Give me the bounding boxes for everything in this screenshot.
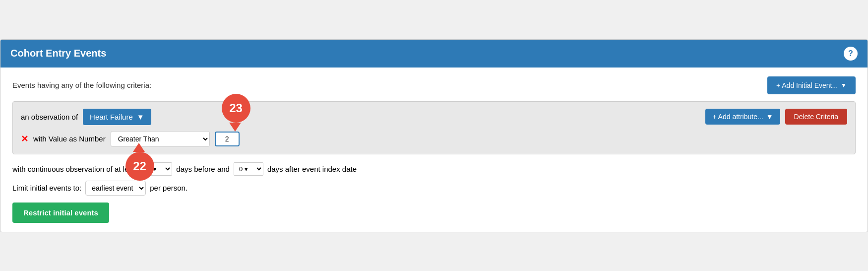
days-after-select[interactable]: 0 ▾ 30 ▾ [234,162,263,176]
add-attribute-arrow: ▼ [766,113,773,121]
add-attribute-label: + Add attribute... [712,113,763,121]
panel-header: Cohort Entry Events ? [0,40,868,68]
criteria-box: an observation of Heart Failure ▼ + Add … [12,101,856,154]
value-input-wrapper: 23 [215,132,240,146]
value-input[interactable] [215,132,240,146]
continuous-label-middle: days before and [176,165,230,173]
add-initial-event-button[interactable]: + Add Initial Event... ▼ [767,76,856,94]
with-value-label: with Value as Number [33,135,106,143]
limit-suffix: per person. [150,184,187,192]
restrict-initial-events-button[interactable]: Restrict initial events [12,203,109,223]
continuous-label-after: days after event index date [267,165,357,173]
limit-label: Limit initial events to: [12,184,81,192]
top-row: Events having any of the following crite… [12,76,856,94]
add-initial-event-label: + Add Initial Event... [776,81,838,89]
panel-title: Cohort Entry Events [10,48,106,59]
condition-label: Heart Failure [90,113,133,121]
cohort-entry-events-panel: Cohort Entry Events ? Events having any … [0,39,868,232]
criteria-row1: an observation of Heart Failure ▼ + Add … [21,109,847,125]
condition-arrow: ▼ [137,113,144,121]
add-attribute-button[interactable]: + Add attribute... ▼ [705,109,780,125]
add-initial-event-arrow: ▼ [841,82,847,89]
remove-attribute-button[interactable]: ✕ [21,134,28,144]
limit-initial-events-row: Limit initial events to: earliest event … [12,181,856,196]
continuous-label-before: with continuous observation of at least [12,165,138,173]
panel-body: Events having any of the following crite… [0,68,868,232]
condition-dropdown-button[interactable]: Heart Failure ▼ [83,109,151,125]
comparison-select[interactable]: Greater Than Less Than Equal To Greater … [111,131,210,147]
criteria-row1-right: + Add attribute... ▼ Delete Criteria [705,109,847,125]
observation-label: an observation of [21,113,78,121]
comparison-wrapper: Greater Than Less Than Equal To Greater … [111,131,210,147]
continuous-observation-row: with continuous observation of at least … [12,162,856,176]
days-before-select[interactable]: 0 ▾ 30 ▾ [142,162,172,176]
criteria-row1-left: an observation of Heart Failure ▼ [21,109,151,125]
help-icon[interactable]: ? [844,47,858,61]
delete-criteria-button[interactable]: Delete Criteria [785,109,847,125]
criteria-attribute-row: ✕ with Value as Number Greater Than Less… [21,131,847,147]
limit-event-select[interactable]: earliest event latest event all events [85,181,146,196]
criteria-intro-label: Events having any of the following crite… [12,81,151,89]
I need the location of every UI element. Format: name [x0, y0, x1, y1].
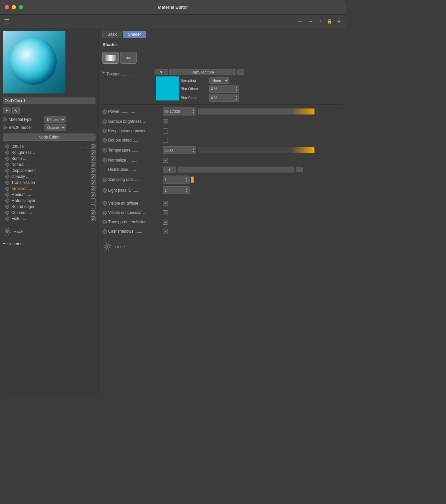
material-dropdown-btn[interactable]: ▼: [3, 107, 11, 113]
blur-scale-input[interactable]: 0 % ▲▼: [209, 94, 239, 102]
sampling-rate-radio: [102, 178, 107, 182]
emission-label: Emission ...: [11, 186, 89, 191]
material-layer-check[interactable]: [91, 198, 95, 203]
divider2: [101, 197, 343, 197]
temperature-colorbar: [198, 147, 314, 153]
light-pass-input[interactable]: 1 ▲▼: [163, 186, 190, 194]
right-panel: Basic Shader Shader IES ▶ Texture ......…: [98, 28, 346, 394]
light-icon: [105, 55, 116, 61]
normalize-radio: [102, 158, 107, 163]
displacement-label: Displacement: [11, 168, 89, 173]
texture-color-preview[interactable]: [156, 76, 179, 100]
ies-shader-btn[interactable]: IES: [121, 52, 137, 64]
visible-diffuse-check[interactable]: [163, 201, 168, 206]
diffuse-check[interactable]: [91, 144, 95, 149]
cast-shadows-check[interactable]: [163, 229, 168, 234]
material-name[interactable]: OctDiffuse1: [3, 97, 95, 104]
close-button[interactable]: [5, 5, 9, 9]
up-button[interactable]: ↑: [317, 18, 323, 25]
normal-check[interactable]: [91, 162, 95, 167]
texture-more-btn[interactable]: ...: [237, 69, 244, 75]
sampling-rate-input[interactable]: 1. ▲▼: [163, 176, 190, 184]
surface-brightness-radio: [102, 119, 107, 124]
add-button[interactable]: +: [336, 18, 342, 25]
normal-radio: [5, 163, 9, 167]
texture-dropdown-btn[interactable]: ▼: [155, 69, 168, 75]
power-input[interactable]: 65.17028 ▲▼: [163, 107, 196, 115]
surface-brightness-check[interactable]: [163, 119, 168, 124]
help-icon-right: ✳: [100, 239, 115, 255]
common-check[interactable]: [91, 210, 95, 215]
opacity-check[interactable]: [91, 174, 95, 179]
material-cursor-btn[interactable]: ↖: [12, 107, 20, 114]
list-item: Emission ...: [0, 186, 98, 192]
list-item: Transmission: [0, 180, 98, 186]
hamburger-menu[interactable]: ☰: [4, 18, 9, 25]
round-edges-check[interactable]: [91, 204, 95, 209]
distribution-label: Distribution ......: [108, 167, 162, 172]
texture-top-row: ▼ RgbSpectrum ...: [155, 69, 244, 75]
roughness-label: Roughness ..: [11, 150, 89, 155]
material-type-row: Material type Diffuse: [0, 115, 98, 123]
forward-button[interactable]: →: [307, 18, 315, 25]
temperature-radio: [102, 148, 107, 153]
bump-check[interactable]: [91, 156, 95, 161]
blur-scale-arrows[interactable]: ▲▼: [235, 95, 238, 101]
list-item: Round edges: [0, 204, 98, 210]
transparent-emission-check[interactable]: [163, 220, 168, 225]
temperature-row: Temperature ....... 6500. ▲▼: [101, 145, 343, 156]
divider: [101, 104, 343, 105]
texture-row: ▶ Texture .......... ▼ RgbSpectrum ...: [101, 68, 343, 103]
diffuse-radio: [5, 145, 9, 149]
displacement-check[interactable]: [91, 168, 95, 173]
sampling-rate-arrows[interactable]: ▲▼: [185, 177, 188, 183]
normalize-label: Normalize .........: [108, 158, 162, 163]
material-type-select[interactable]: Diffuse: [44, 116, 66, 123]
sampling-select[interactable]: None: [209, 77, 229, 84]
help-section-left: ✳ HELP: [0, 222, 98, 240]
bump-radio: [5, 157, 9, 161]
temperature-input[interactable]: 6500. ▲▼: [163, 146, 196, 154]
texture-expand-arrow[interactable]: ▶: [102, 70, 105, 74]
editor-check[interactable]: [91, 216, 95, 221]
distribution-dropdown[interactable]: ▼: [163, 167, 176, 173]
visible-specular-check[interactable]: [163, 210, 168, 215]
list-item: Bump ......: [0, 156, 98, 162]
opacity-label: Opacity ....: [11, 174, 89, 179]
double-sided-check[interactable]: [163, 138, 168, 143]
emission-check[interactable]: [91, 186, 95, 191]
tab-shader[interactable]: Shader: [123, 31, 146, 38]
shader-icons: IES: [98, 50, 346, 65]
lock-button[interactable]: 🔒: [325, 18, 333, 24]
temperature-arrows[interactable]: ▲▼: [192, 147, 195, 153]
transmission-radio: [5, 181, 9, 185]
keep-instance-check[interactable]: [163, 129, 168, 134]
sampling-rate-label: Sampling rate ......: [108, 177, 162, 182]
tab-basic[interactable]: Basic: [102, 31, 122, 38]
roughness-check[interactable]: [91, 150, 95, 155]
temperature-label: Temperature .......: [108, 148, 162, 153]
sampling-row: Sampling None: [181, 77, 239, 84]
blur-offset-input[interactable]: 0 % ▲▼: [209, 85, 239, 93]
blur-offset-row: Blur Offset 0 % ▲▼: [181, 85, 239, 93]
light-shader-btn[interactable]: [102, 52, 119, 64]
double-sided-row: Double sided ......: [101, 136, 343, 145]
distribution-more-btn[interactable]: ...: [296, 167, 303, 172]
material-type-label: Material type: [9, 117, 42, 122]
brdf-select[interactable]: Octane: [44, 124, 66, 131]
minimize-button[interactable]: [12, 5, 16, 9]
light-pass-arrows[interactable]: ▲▼: [185, 187, 188, 193]
blur-scale-label: Blur Scale: [181, 96, 207, 100]
transmission-check[interactable]: [91, 180, 95, 185]
left-panel: OctDiffuse1 ▼ ↖ Material type Diffuse BR…: [0, 28, 98, 394]
node-editor-button[interactable]: Node Editor: [3, 134, 95, 141]
editor-label: Editor ......: [11, 216, 89, 221]
back-button[interactable]: ←: [296, 18, 304, 25]
maximize-button[interactable]: [19, 5, 23, 9]
blur-offset-arrows[interactable]: ▲▼: [235, 86, 238, 92]
normalize-check[interactable]: [163, 158, 168, 163]
medium-check[interactable]: [91, 192, 95, 197]
power-arrows[interactable]: ▲▼: [192, 108, 195, 114]
displacement-radio: [5, 169, 9, 173]
blur-offset-label: Blur Offset: [181, 87, 207, 91]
■ ■ ■
- [EXERCISE DESCRIPTION]: Your reply should be one number: how many lines in the records contain "after".

- [FINAL ANSWER]: 2